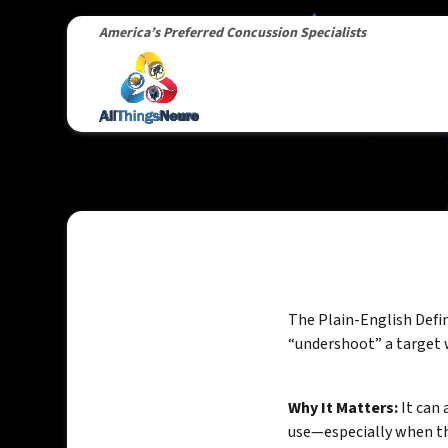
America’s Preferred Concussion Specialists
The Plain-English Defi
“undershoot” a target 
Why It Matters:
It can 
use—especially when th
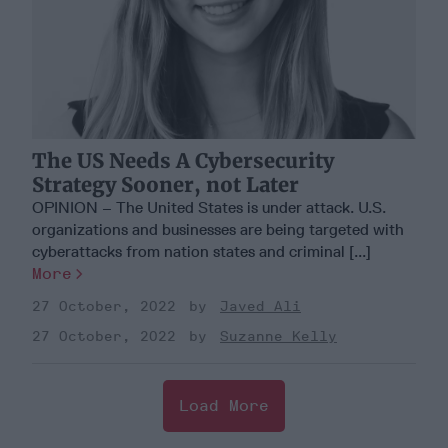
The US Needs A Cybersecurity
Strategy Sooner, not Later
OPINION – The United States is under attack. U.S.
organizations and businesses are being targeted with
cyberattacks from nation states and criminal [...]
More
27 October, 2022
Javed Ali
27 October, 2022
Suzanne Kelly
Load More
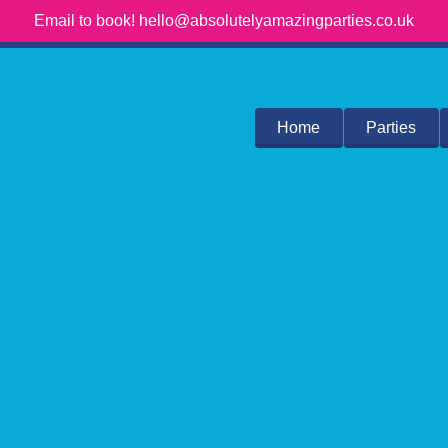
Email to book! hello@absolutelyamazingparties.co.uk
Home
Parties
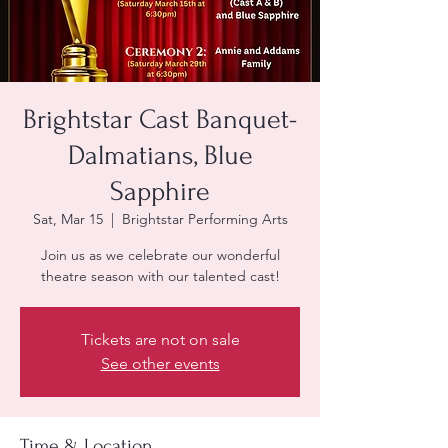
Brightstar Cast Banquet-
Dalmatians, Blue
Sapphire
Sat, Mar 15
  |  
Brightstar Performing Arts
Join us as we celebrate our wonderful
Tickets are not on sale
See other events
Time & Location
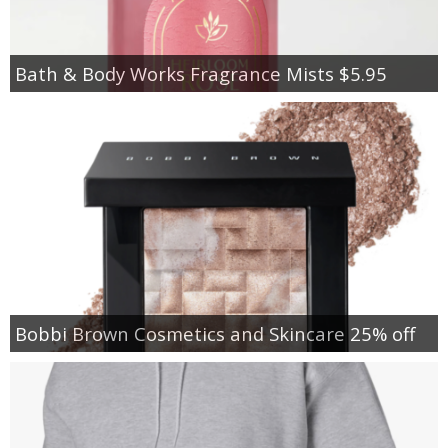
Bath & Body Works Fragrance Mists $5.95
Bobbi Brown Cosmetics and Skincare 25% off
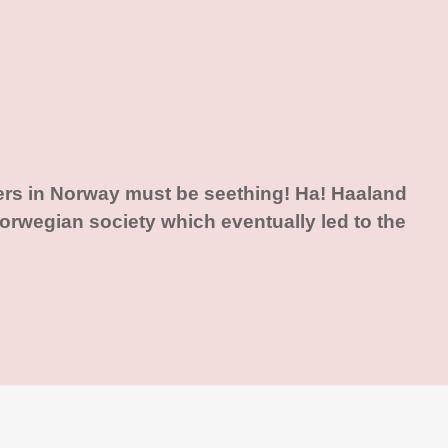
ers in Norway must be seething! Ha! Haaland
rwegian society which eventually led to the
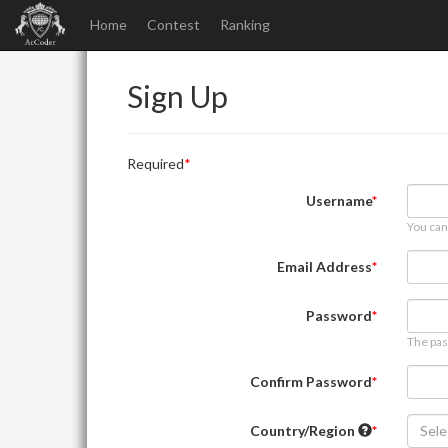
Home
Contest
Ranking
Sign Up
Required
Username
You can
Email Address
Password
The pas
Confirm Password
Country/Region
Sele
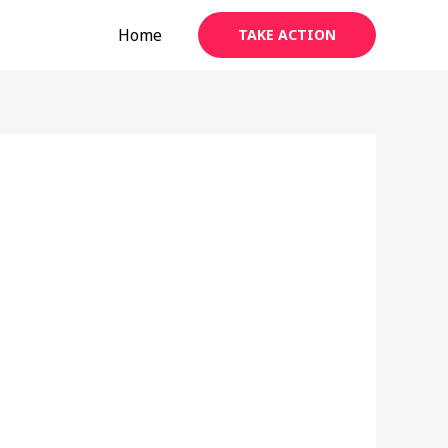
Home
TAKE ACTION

*****

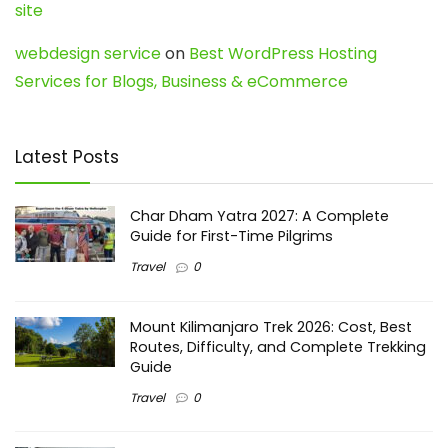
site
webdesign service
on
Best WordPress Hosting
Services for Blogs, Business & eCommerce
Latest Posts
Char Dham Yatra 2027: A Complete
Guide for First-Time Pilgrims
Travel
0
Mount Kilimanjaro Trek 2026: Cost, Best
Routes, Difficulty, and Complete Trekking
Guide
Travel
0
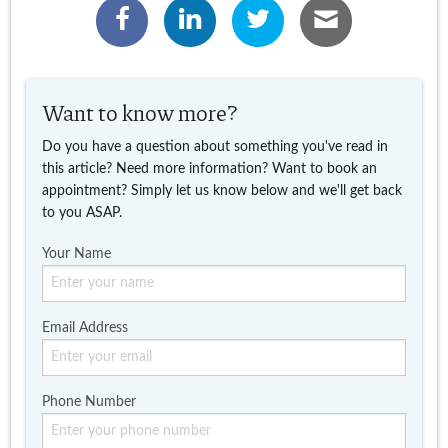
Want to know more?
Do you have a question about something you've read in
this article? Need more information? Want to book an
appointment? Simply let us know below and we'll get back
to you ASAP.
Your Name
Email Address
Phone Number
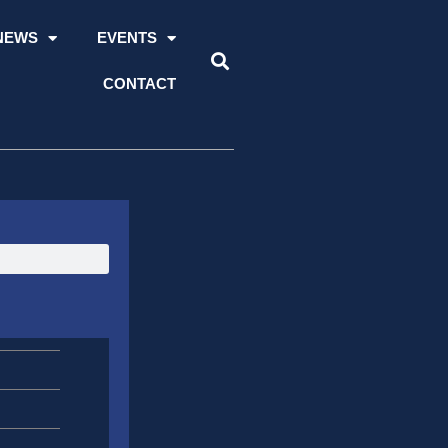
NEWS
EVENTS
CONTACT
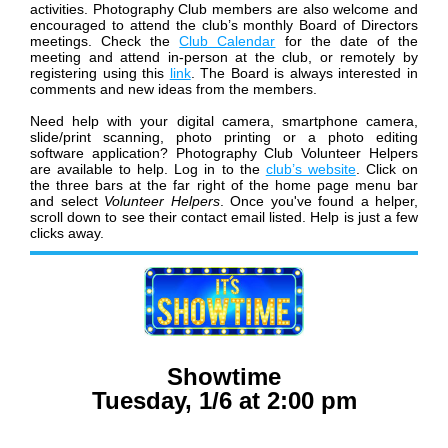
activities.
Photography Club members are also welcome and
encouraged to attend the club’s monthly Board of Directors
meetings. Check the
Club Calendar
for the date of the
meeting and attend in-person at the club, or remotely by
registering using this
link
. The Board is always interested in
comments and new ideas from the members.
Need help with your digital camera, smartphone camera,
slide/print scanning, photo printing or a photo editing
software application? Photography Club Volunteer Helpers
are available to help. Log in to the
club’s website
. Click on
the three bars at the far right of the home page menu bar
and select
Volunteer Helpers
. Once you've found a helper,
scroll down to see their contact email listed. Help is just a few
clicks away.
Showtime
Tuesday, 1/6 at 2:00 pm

*****

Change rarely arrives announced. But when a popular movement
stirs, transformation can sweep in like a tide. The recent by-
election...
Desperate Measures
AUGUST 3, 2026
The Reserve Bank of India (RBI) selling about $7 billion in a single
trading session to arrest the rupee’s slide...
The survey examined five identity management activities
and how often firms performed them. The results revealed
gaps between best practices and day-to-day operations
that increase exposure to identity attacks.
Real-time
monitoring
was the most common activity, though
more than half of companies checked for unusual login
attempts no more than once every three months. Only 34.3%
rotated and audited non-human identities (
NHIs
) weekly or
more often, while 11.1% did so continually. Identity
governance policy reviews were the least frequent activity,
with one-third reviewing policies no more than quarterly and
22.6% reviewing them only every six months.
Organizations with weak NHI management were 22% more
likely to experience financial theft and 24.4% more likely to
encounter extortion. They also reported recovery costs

*****

§ WHAT THE TASK ASKS: Give the number of lines in the material above that contain "reviewing", with no other words.

§ WRITTEN REPLY: 2